Add these to the sheet if you wish too (apply the table calc settings), but you’ll only get a value for one or the other field depending on whether the difference was +ve or -ve. Below I’ve just added the two Sales indicators
The Tooltip displays the value of the two Periods being compared. One of these is in the parameter, but we need to capture the other
Previous Period
WINDOW_MAX(IF [pSelectedPeriod] = MIN([Period]) THEN LOOKUP(MIN([Period]),-1) END)
So now we have all the values we need for the KPIs captured against every row in the dataset. So now we want to just show a single row. It could be the first, it could be the last… based on Lorna’s hint, let’s filter to just show the row related to the pSelectedPeriod value.
Filter Selected Period
[pSelectedPeriod] = LOOKUP(MIN([Period]),0)
Using the offset of 0 with the LOOKUP, returns the value for the row you’re on, so adding this to the FIlter shelf and selecting True, filters the display to the row where the Period matches the parameter. NOTE if you adjust the table calc settings of this field after adding to the filter shelf, you’ll need to reselect the option to filter to True.
As this is a table calculation, the ‘filter’ is applied later in the order of operations, so information about the other rows in the table can be referenced. Filtering just by Period as a quick filter, is essentially a dimension filter and that happens earlier on in the process, meaning the data about the other rows would be inaccessible.

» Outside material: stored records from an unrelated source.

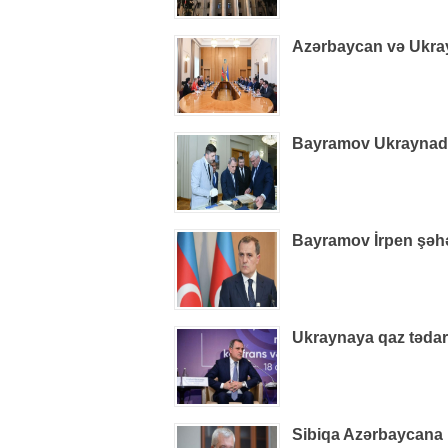
Azərbaycan və Ukray
Bayramov Ukraynada 
Bayramov İrpen şəhə
Ukraynaya qaz tədarü
Sibiqa Azərbaycana 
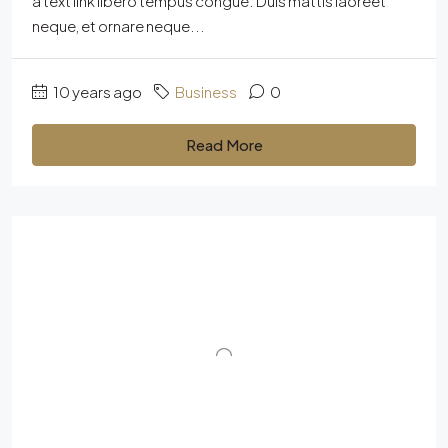
a text link libero tempus congue. Duis mattis laoreet
neque, et ornare neque...
10 years ago
Business
0
Read More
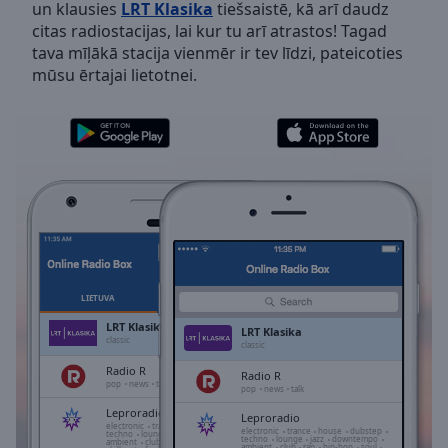
un klausies
LRT Klasika
tiešsaistē, kā arī daudz
Skip
citas radiostacijas, lai kur tu arī atrastos! Tagad
Forward
tava mīļākā stacija vienmēr ir tev līdzi, pateicoties
Mute
mūsu ērtajai lietotnei.
Current
Time
0:00
/
Duration
-:-
Loaded
:
0.00%
Stream
Type
LIVE
Seek to
live,
currently
LIETUVA
IZLASES
behind
live
LIVE
LRT Klasika
LRT Klasika
Remaining
classic
classic
Time
-
Radio R
Radio R
-:-
pop
news
talk
pop
news
talk
Leproradio
Leproradio
1x
electronic
trance
house
dubstep
electronic
trance
house
dubstep
techno
lounge
jazz
downtempo
techno
lounge
jazz
downtempo
ambient
club
rap
hip-hop
soul
ambient
club
rap
hip-hop
soul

So we have all the fields, now build the cards.
Building the KPI Cards
On a new sheet, double click into Columns and type in MIN(0). Repeat this 2 more times. This gives us 3 axis to build each of the 3 cards.
On the All marks card, add Period to the Detail shelf. Show the pSelectedPeriod parameter. Add the Filter Selected Period to the Filter shelf and set to true (adjusting the table calc and resetting the filter value as required).
Change the mark type of the All marks card to shape and select a transparent shape (see here for more details).
On the first MIN(0) marks card, add Curr Sales, Prev Sales, Diff Sales %, Diff Sales Indicator +ve and Diff Sales Indicator -ve to the Label shelf. Remember to apply the table calc settings for all of the fields!
Adjust the text within the label, so it is formatted and positioned as required and then align middle centre.
On the middle MIN(0) marks card, do similar by adding the equivalent profit fields onto the Label shelf, and then repeat again for the bottom MIN(0) marks card, adding the quantity fields to the Label shelf.
On the All marks card, add Previous Period, Curr Sales, Curr Profit, Curr Qty Prev Sales, Prev Profit, Prov Qty, Diff Sales %, Diff Profit % and Diff Qty % to the Tooltip shelf (remember to set those table calc settings!) Then adjust the Tooltip to display the text as required. I used the ruler to shift the starting position, along with tabs (the tab keyboard button) to ‘try’ to get everything to align, and it works for most circumstances….
Finally format the KPI card
Set the worksheet background colour to light grey
Remove all gridlines, zero line, axis lines
Set the column divider to be a thick white line
Set the row divider to be a thick white line
Hide the axis
Add the sheet onto a dashboard, and you should be done.